> Material for the task:
━━━━
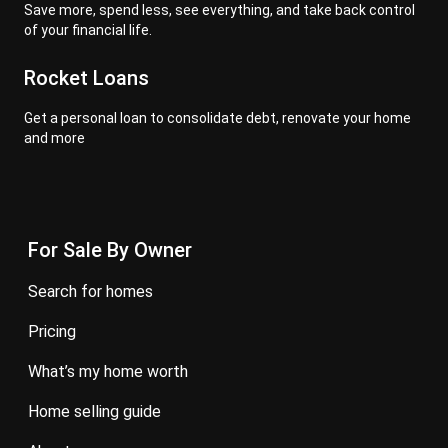
Save more, spend less, see everything, and take back control
of your financial life.
Rocket Loans
Get a personal loan to consolidate debt, renovate your home
and more
For Sale By Owner
search for homes
pricing
what’s my home worth
home selling guide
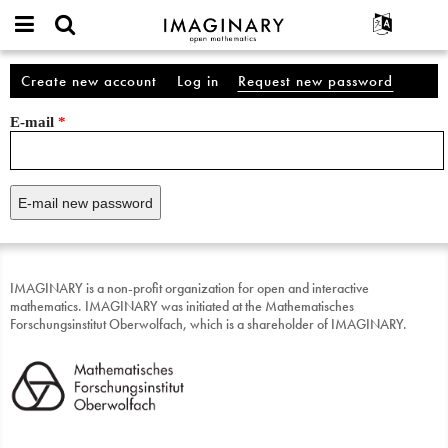
IMAGINARY
open
English
Events
About
Account
mathematics
Create new account
Log in
Request new password
(active
Primary tabs
Search
Français
Projects
Programs
tab)
E-mail
*
Participate
Deutsch
Galleries
Contact
한국어
Hands-On
Español
Films
Türkçe
Texts
Exhibitions
More...
IMAGINARY is a non-profit organization for open and interactive
mathematics. IMAGINARY was initiated at the Mathematisches
Forschungsinstitut Oberwolfach, which is a shareholder of IMAGINARY.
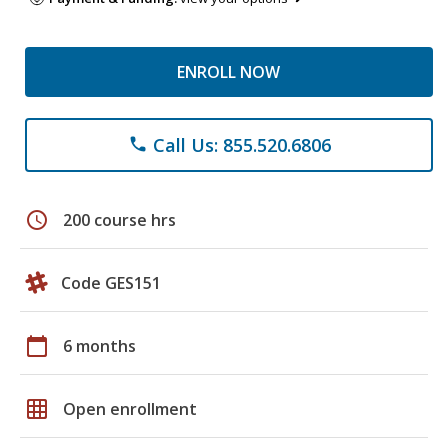
ENROLL NOW
Call Us: 855.520.6806
phone
schedule
200 course hrs
Code GES151
calendar_today
6 months
grid_on
Open enrollment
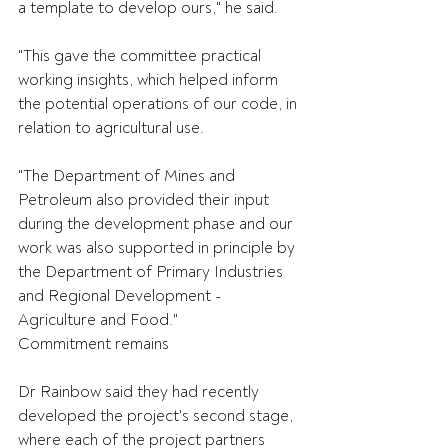
a template to develop ours," he said.
"This gave the committee practical 
working insights, which helped inform 
the potential operations of our code, in 
relation to agricultural use.
"The Department of Mines and 
Petroleum also provided their input 
during the development phase and our 
work was also supported in principle by 
the Department of Primary Industries 
and Regional Development - 
Agriculture and Food."
Commitment remains
Dr Rainbow said they had recently 
developed the project's second stage, 
where each of the project partners 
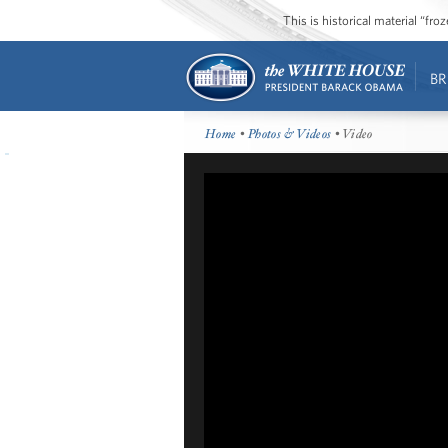
This is historical material “fr
BR
Home
•
Photos & Videos
• Video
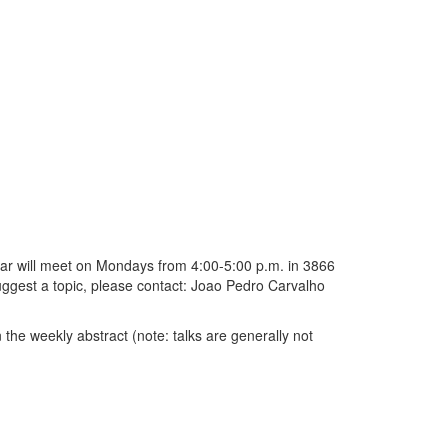
ar will meet on Mondays from 4:00-5:00 p.m. in 3866
 suggest a topic, please contact: Joao Pedro Carvalho
 the weekly abstract (note: talks are generally not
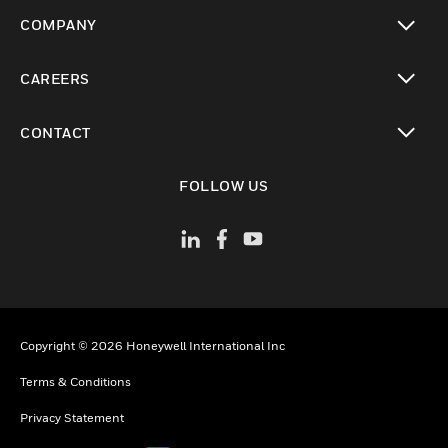
toggle view
COMPANY
toggle view
CAREERS
toggle view
CONTACT
toggle view
FOLLOW US
Copyright © 2026 Honeywell International Inc
Terms & Conditions
Privacy Statement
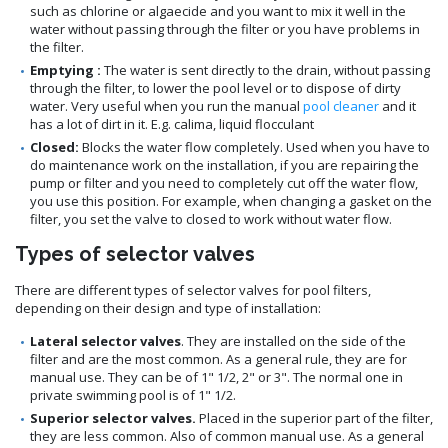
such as chlorine or algaecide and you want to mix it well in the
water without passing through the filter or you have problems in
the filter.
Emptying :
The water is sent directly to the drain, without passing
through the filter, to lower the pool level or to dispose of dirty
water. Very useful when you run the manual
pool cleaner
and it
has a lot of dirt in it. E.g. calima, liquid flocculant
Closed:
Blocks the water flow completely. Used when you have to
do maintenance work on the installation, if you are repairing the
pump or filter and you need to completely cut off the water flow,
you use this position. For example, when changing a gasket on the
filter, you set the valve to closed to work without water flow.
Types of selector valves
There are different types of selector valves for pool filters,
depending on their design and type of installation:
Lateral selector valves
. They are installed on the side of the
filter and are the most common. As a general rule, they are for
manual use. They can be of 1" 1/2, 2" or 3". The normal one in
private swimming pool is of 1" 1/2.
Superior selector valves.
Placed in the superior part of the filter,
they are less common. Also of common manual use. As a general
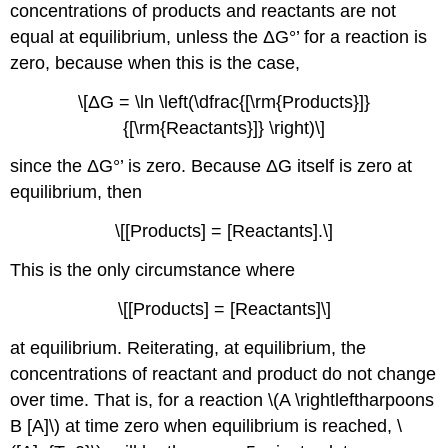
concentrations of products and reactants are not
equal at equilibrium, unless the ΔG°’ for a reaction is
zero, because when this is the case,
\[ΔG = \ln \left(\dfrac{[\rm{Products}]}
{[\rm{Reactants}]} \right)\]
since the ΔG°’ is zero. Because ΔG itself is zero at
equilibrium, then
\[[Products] = [Reactants].\]
This is the only circumstance where
\[[Products] = [Reactants]\]
at equilibrium. Reiterating, at equilibrium, the
concentrations of reactant and product do not change
over time. That is, for a reaction \(A \rightleftharpoons
B [A]\) at time zero when equilibrium is reached, \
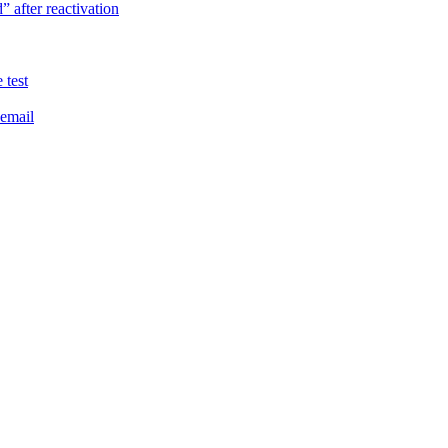
 after reactivation
 test
 email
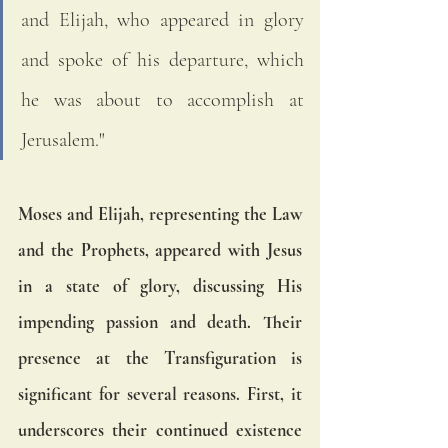
and Elijah, who appeared in glory 
and spoke of his departure, which 
he was about to accomplish at 
Jerusalem."
Moses and Elijah, representing the Law 
and the Prophets, appeared with Jesus 
in a state of glory, discussing His 
impending passion and death. Their 
presence at the Transfiguration is 
significant for several reasons. First, it 
underscores their continued existence 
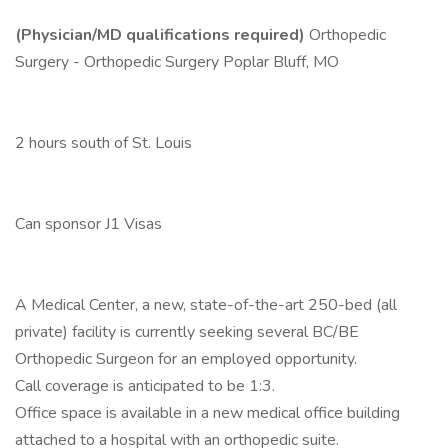
(Physician/MD qualifications required)
Orthopedic
Surgery - Orthopedic Surgery Poplar Bluff, MO
2 hours south of St. Louis
Can sponsor J1 Visas
A Medical Center, a new, state-of-the-art 250-bed (all
private) facility is currently seeking several BC/BE
Orthopedic Surgeon for an employed opportunity.
Call coverage is anticipated to be 1:3.
Office space is available in a new medical office building
attached to a hospital with an orthopedic suite.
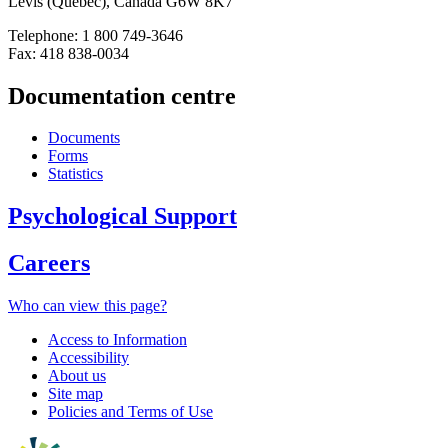
Lévis (Québec), Canada G6W 8K7
Telephone: 1 800 749-3646
Fax: 418 838-0034
Documentation centre
Documents
Forms
Statistics
Psychological Support
Careers
Who can view this page?
Access to Information
Accessibility
About us
Site map
Policies and Terms of Use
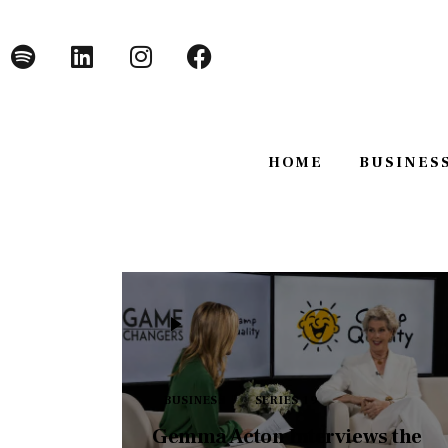
Home
Business
Technology
HOME
BUSINES
Lifestyle
About
HOME
BUSINE
BUSINESS
SERIES 19
Gemma Acton Interviews the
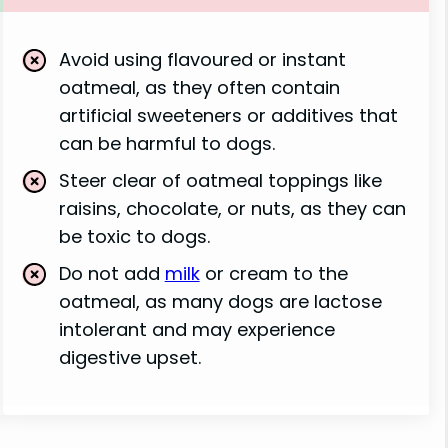
Avoid using flavoured or instant
oatmeal, as they often contain
artificial sweeteners or additives that
can be harmful to dogs.
Steer clear of oatmeal toppings like
raisins, chocolate, or nuts, as they can
be toxic to dogs.
Do not add
milk
or cream to the
oatmeal, as many dogs are lactose
intolerant and may experience
digestive upset.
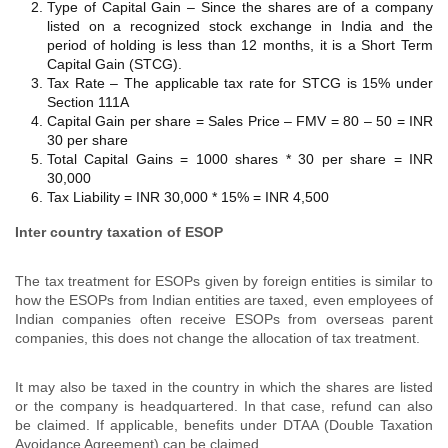
Type of Capital Gain – Since the shares are of a company
listed on a recognized stock exchange in India and the
period of holding is less than 12 months, it is a Short Term
Capital Gain (STCG).
Tax Rate – The applicable tax rate for STCG is 15% under
Section 111A
Capital Gain per share = Sales Price – FMV = 80 – 50 = INR
30 per share
Total Capital Gains = 1000 shares * 30 per share = INR
30,000
Tax Liability = INR 30,000 * 15% = INR 4,500
Inter country taxation of ESOP
The tax treatment for ESOPs given by foreign entities is similar to
how the ESOPs from Indian entities are taxed, even employees of
Indian companies often receive ESOPs from overseas parent
companies, this does not change the allocation of tax treatment.
It may also be taxed in the country in which the shares are listed
or the company is headquartered. In that case, refund can also
be claimed. If applicable, benefits under DTAA (Double Taxation
Avoidance Agreement) can be claimed.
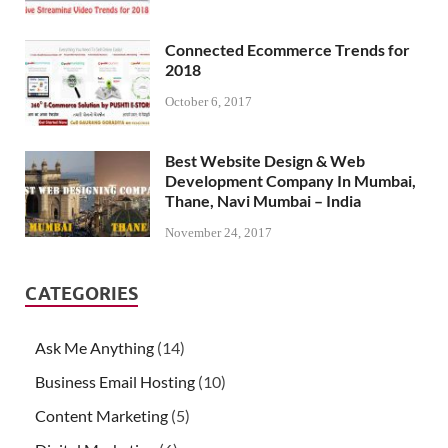
Connected Ecommerce Trends for
2018
October 6, 2017
Best Website Design & Web
Development Company In Mumbai,
Thane, Navi Mumbai – India
November 24, 2017
CATEGORIES
Ask Me Anything
(14)
Business Email Hosting
(10)
Content Marketing
(5)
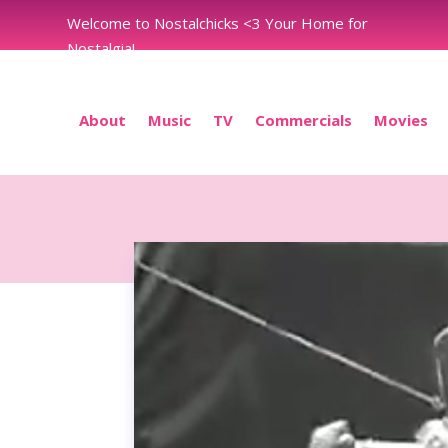
Welcome to Nostalchicks <3 Your Home for
Nostalgia!
About
Music
TV
Commercials
Movies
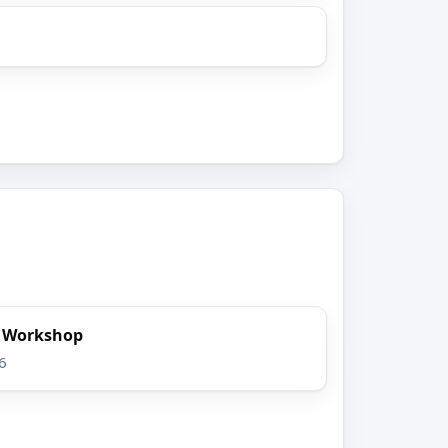
t Workshop
6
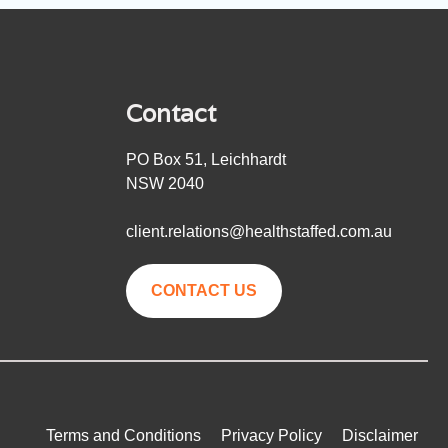
Contact
PO Box 51, Leichhardt
NSW 2040
client.relations@healthstaffed.com.au
CONTACT US
Terms and Conditions
Privacy Policy
Disclaimer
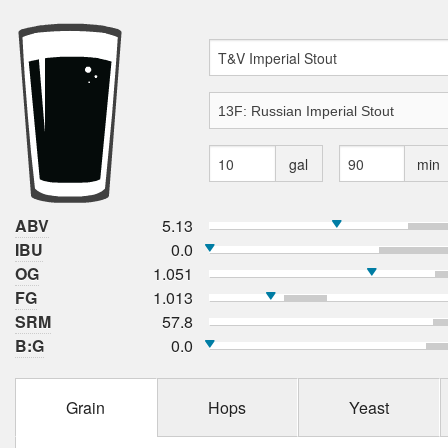
gal
min
ABV
5.13
IBU
0.0
OG
1.051
FG
1.013
SRM
57.8
B:G
0.0
Grain
Hops
Yeast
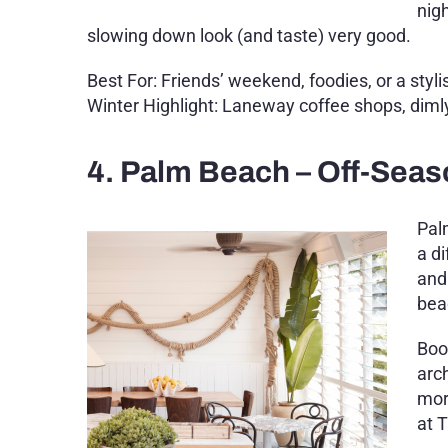
nig
slowing down look (and taste) very good.
Best For: Friends’ weekend, foodies, or a styli
Winter Highlight: Laneway coffee shops, dimly
4. Palm Beach – Off-Seas
Pal
a di
and
bea
Boo
arc
mor
at 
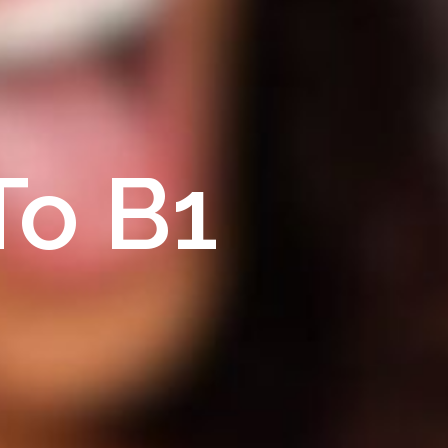
To B1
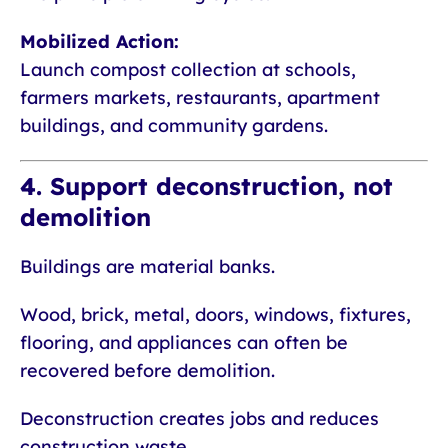
Mobilized Action:
Launch compost collection at schools,
farmers markets, restaurants, apartment
buildings, and community gardens.
4. Support deconstruction, not
demolition
Buildings are material banks.
Wood, brick, metal, doors, windows, fixtures,
flooring, and appliances can often be
recovered before demolition.
Deconstruction creates jobs and reduces
construction waste.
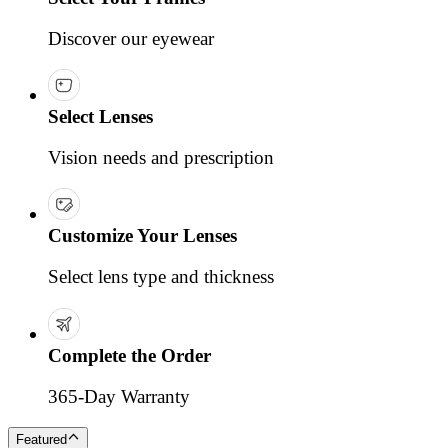
Discover our eyewear
Select Lenses
Vision needs and prescription
Customize Your Lenses
Select lens type and thickness
Complete the Order
365-Day Warranty
Featured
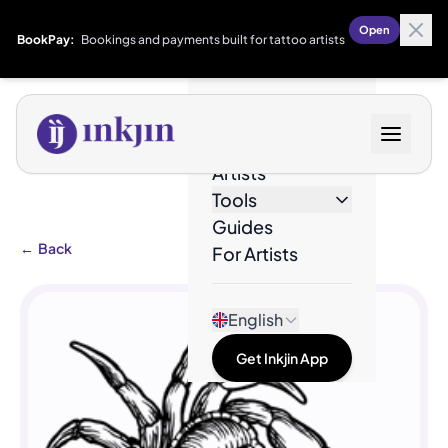
Open
BookPay:
Bookings and payments built for tattoo artists
Designs
Artists
Tools
Guides
←
Back
For Artists
English
Get Inkjin App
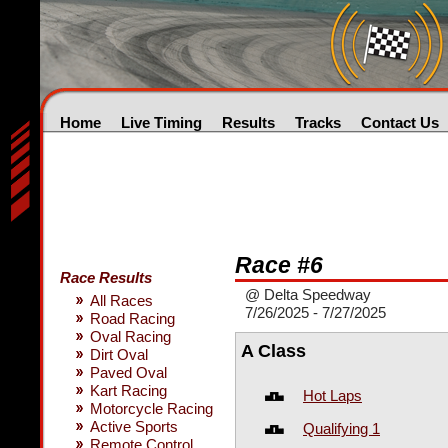
Home
Live Timing
Results
Tracks
Contact Us
Race #6
Race Results
@ Delta Speedway
All Races
7/26/2025 - 7/27/2025
Road Racing
Oval Racing
A Class
Dirt Oval
Paved Oval
Kart Racing
Hot Laps
Motorcycle Racing
Active Sports
Qualifying 1
Remote Control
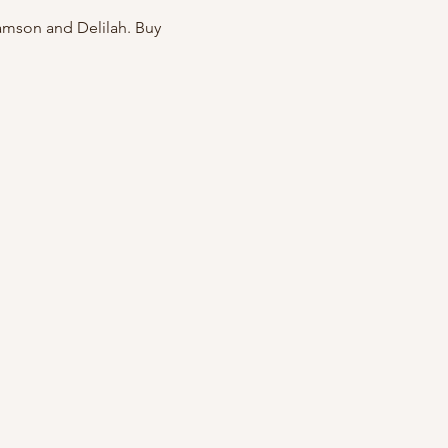
amson and Delilah. Buy 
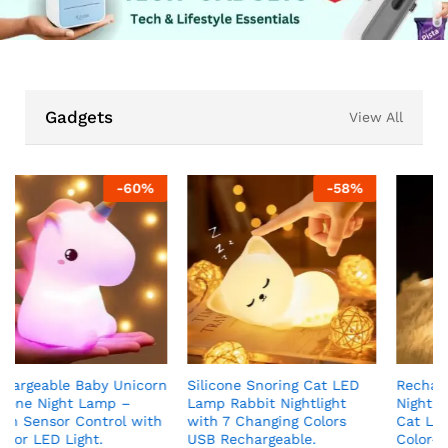
Gadgets
View All
-
58
%
-
50
%
n
Silicone Snoring Cat LED
Rechargeable Silicone Cat
Lamp Rabbit Nightlight
Night Light for Kids Kawaii
with 7 Changing Colors
Cat Lamp Tap and Touch
USB Rechargeable.
Color-Changing LED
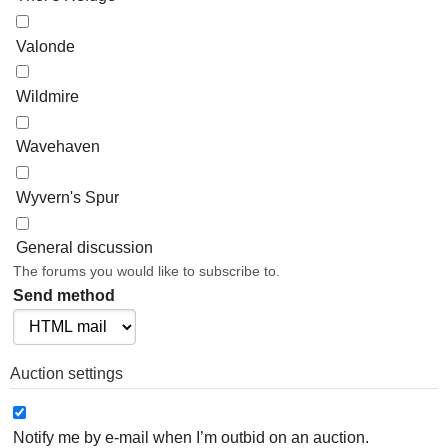
Valonde
Wildmire
Wavehaven
Wyvern's Spur
General discussion
The forums you would like to subscribe to.
Send method
Auction settings
Notify me by e-mail when I’m outbid on an auction.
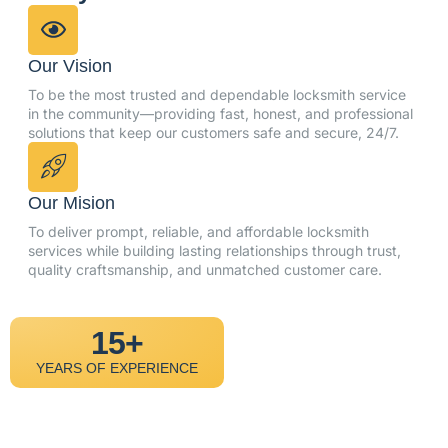
Our Vision
To be the most trusted and dependable locksmith service
in the community—providing fast, honest, and professional
solutions that keep our customers safe and secure, 24/7.
Our Mision
To deliver prompt, reliable, and affordable locksmith
services while building lasting relationships through trust,
quality craftsmanship, and unmatched customer care.
15+
YEARS OF EXPERIENCE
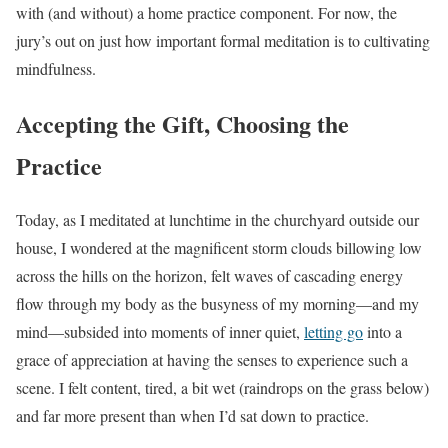
with (and without) a home practice component. For now, the
jury’s out on just how important formal meditation is to cultivating
mindfulness.
Accepting the Gift, Choosing the
Practice
Today, as I meditated at lunchtime in the churchyard outside our
house, I wondered at the magnificent storm clouds billowing low
across the hills on the horizon, felt waves of cascading energy
flow through my body as the busyness of my morning—and my
mind—subsided into moments of inner quiet,
letting go
into a
grace of appreciation at having the senses to experience such a
scene. I felt content, tired, a bit wet (raindrops on the grass below)
and far more present than when I’d sat down to practice.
━━━━
> Prompt: Each line in the data where the string "taxed" occurs should be identified and copied.

> Task response:
how the ESOPs from Indian entities are taxed, even employees of
It may also be taxed in the country in which the shares are listed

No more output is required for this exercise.